Ditadura da felicidade
Por: sarasuzuki • 20/3/2024 • Trabalho acadêmico • 1.580 Palavras (7 Páginas) • 43 Visualizações
Em um mundo impulsionado pelo lucro e que normatiza a exploração do capital em detrimento dos sujeitos, não é de se estranhar que angústias e aflições surjam (Parker, 2014). A Psicologia, ao justificar práticas opressoras e contribuir para a manutenção da ideologia de exploração, além de enaltecer o individual e ignorando, por diversas vezes, o coletivo, tem grande parcela de responsabilidade na manutenção da angústia e aflição dos sujeitos (Parker, 2014).

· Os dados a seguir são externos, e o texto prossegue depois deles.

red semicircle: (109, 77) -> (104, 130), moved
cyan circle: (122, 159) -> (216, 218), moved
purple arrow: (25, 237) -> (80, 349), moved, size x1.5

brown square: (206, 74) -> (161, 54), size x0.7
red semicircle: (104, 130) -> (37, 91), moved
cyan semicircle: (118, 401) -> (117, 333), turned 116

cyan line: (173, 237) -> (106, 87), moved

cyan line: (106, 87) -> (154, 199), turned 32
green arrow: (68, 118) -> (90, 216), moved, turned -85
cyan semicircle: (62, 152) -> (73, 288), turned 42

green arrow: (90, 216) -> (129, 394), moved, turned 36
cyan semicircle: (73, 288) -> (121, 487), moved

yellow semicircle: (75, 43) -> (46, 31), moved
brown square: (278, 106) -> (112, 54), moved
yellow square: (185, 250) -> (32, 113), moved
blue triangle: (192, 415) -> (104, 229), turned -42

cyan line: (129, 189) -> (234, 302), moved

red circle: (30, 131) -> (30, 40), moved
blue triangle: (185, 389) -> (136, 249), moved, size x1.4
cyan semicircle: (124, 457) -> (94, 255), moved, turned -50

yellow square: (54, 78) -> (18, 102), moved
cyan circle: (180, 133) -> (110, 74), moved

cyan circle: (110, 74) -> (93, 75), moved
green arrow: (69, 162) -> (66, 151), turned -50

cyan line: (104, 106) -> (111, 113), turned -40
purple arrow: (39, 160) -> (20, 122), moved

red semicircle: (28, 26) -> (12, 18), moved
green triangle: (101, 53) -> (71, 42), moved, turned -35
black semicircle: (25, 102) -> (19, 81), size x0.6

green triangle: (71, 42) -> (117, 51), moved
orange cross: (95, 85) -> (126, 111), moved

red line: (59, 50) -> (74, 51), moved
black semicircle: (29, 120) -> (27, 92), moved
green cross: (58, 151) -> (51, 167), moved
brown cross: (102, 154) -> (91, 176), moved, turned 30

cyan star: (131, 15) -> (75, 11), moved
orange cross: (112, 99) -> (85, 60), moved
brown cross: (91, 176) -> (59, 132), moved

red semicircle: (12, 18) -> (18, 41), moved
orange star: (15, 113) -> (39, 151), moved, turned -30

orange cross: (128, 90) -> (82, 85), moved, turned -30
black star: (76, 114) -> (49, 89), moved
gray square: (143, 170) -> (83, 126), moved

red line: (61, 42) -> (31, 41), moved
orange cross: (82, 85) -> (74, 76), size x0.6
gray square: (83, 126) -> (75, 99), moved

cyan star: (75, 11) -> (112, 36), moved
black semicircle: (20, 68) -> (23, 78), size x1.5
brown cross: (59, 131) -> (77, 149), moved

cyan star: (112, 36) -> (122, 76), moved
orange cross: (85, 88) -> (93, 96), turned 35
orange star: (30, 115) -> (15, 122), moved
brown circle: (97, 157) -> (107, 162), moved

O Capitalismo e todas as ciências que fazem parte de seu conluio (inclusive a Psicologia), forjou novos discursos sociais, discursos que atravessam os sujeitos e formam as diversas subjetivações que são características do nosso tempo (Tavares, 2010). Atualmente, o Capitalismo atingiu um patamar tão estarrecedor que quase não há como fugir da alienação produzida por ele, como é possível perceber ao analisarmos as relações interpessoais contemporâneas, que se baseiam em imagens, tendências, modas, isto é, na pura aparência do ter (Tavares, 2010; Tavares & Hashimoto, 2010).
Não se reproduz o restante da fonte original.